* Work order
Word for word, please restate each record and pass over the pictures.

□ □ □

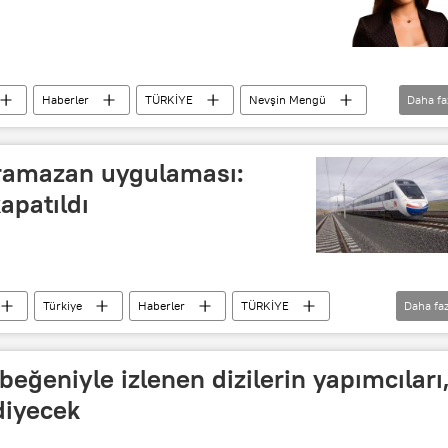
Haberler
TÜRKİYE
Nevşin Mengü
Daha fa
ramazan uygulaması:
apatıldı
Türkiye
Haberler
TÜRKİYE
Daha faz
eğeniyle izlenen dizilerin yapımcıları
diyecek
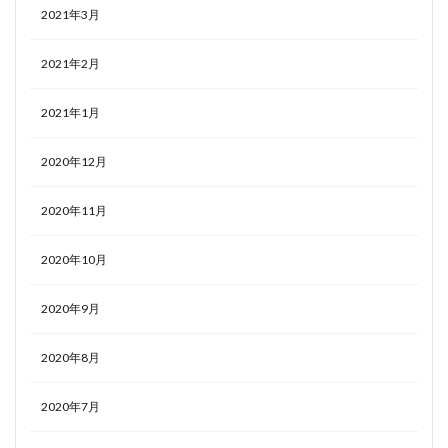
2021年3月
2021年2月
2021年1月
2020年12月
2020年11月
2020年10月
2020年9月
2020年8月
2020年7月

□ □ □

* Solution for this task
Haberler
TÜRKİYE
Nevşin Mengü
Daha fa
ramazan uygulaması:
apatıldı
Türkiye
Haberler
TÜRKİYE
Daha faz
eğeniyle izlenen dizilerin yapımcıları
diyecek
2021年3月
2021年2月
2021年1月
2020年12月
2020年11月
2020年10月
2020年9月
2020年8月
2020年7月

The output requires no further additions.